Saturday 26 December 2020

The lying sky

6.00 AM a couple of days ago. I've been lying awake for an hour. I get up, toddle downstairs and glance out of the patio doors. In Glasgow at this time of year the Sun rises about 8.45 so it's still dark. I step outside to a clear, starry sky. It's cold but beautiful. Just west of the meridian the stars of Leo have begun their slide to the horizon. To its east Arcturus glares down balefully. Further round towards the north-west are stars of winter: Castor and Pollux, Procyon, Capella. Sometimes in our suburban skies you can spot the star cluster Praesepe, highlight of dull wee Cancer but this morning there's slightly too much glow in the sky.

This photo was taken on late on a February evening in 2014. The constellation Leo is to the left, Gemini to the right.

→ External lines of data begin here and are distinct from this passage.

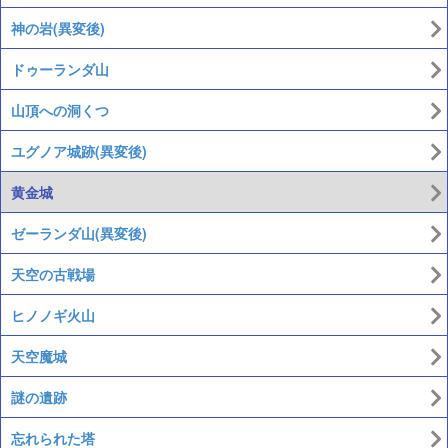
神の岩(異変後)
ドゥーランダ山
山頂への洞くつ
ユグノア城跡(異変後)
黄金城
ゼーランダ山(異変後)
天空の古戦場
ヒノノギ火山
天空魔城
謎の遺跡
忘れられた塔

Jupiter lies in Gemini on this date, the brilliant starlike object at the far right. You can spot the little smudge of Praesepe in between these two brilliant constellations. None of its stars is bright enough to spot easily with the naked eye but there are enough of them that the whole thing is visible as a "smudge". Equally evident, less charming is the general red glow of light pollution all through the sky.

Feeling cold I go inside and make a cup of tea. I pad about a little then step outside again, still nursing my tea. A few steps further away from the house I can turn round, spot the Plough overhead, Lyra and Cygnus round to the north. It's still dark and splendid but there's now a hint of morning glow to the south-east. I'm suddenly sad that the sky will soon lighten and this panorama will disappear.

In the night sky we're brought face to face with our immense, ancient universe. Each star is a Sun like ours, some of them enormous by comparison, all so distant that they're reduced to mere twinkling points of light. If the Universe were infinite and stars stretched to infinity the night sky would be filled with light. Instead we see individual stars with dark spaces in between. So the darkness of the night sky points our thinking to a universe that has not existed forever, that began at a finite time in the past. Each of us, a once-only project, only makes sense in the context of this once-only Universe. Under the night sky we think more deeply about our fundamental nature.

But then the Sun comes up. Its light floods the daytime sky, the stars are hidden and we see only our immediate surroundings. Our thoughts are directed away from our cosmic context and the essentials of our physical nature to the immediate: people we despise or desire, jobs, booze, sport, politics. Clothes and furniture. The daytime sky is a bright, cheery liar.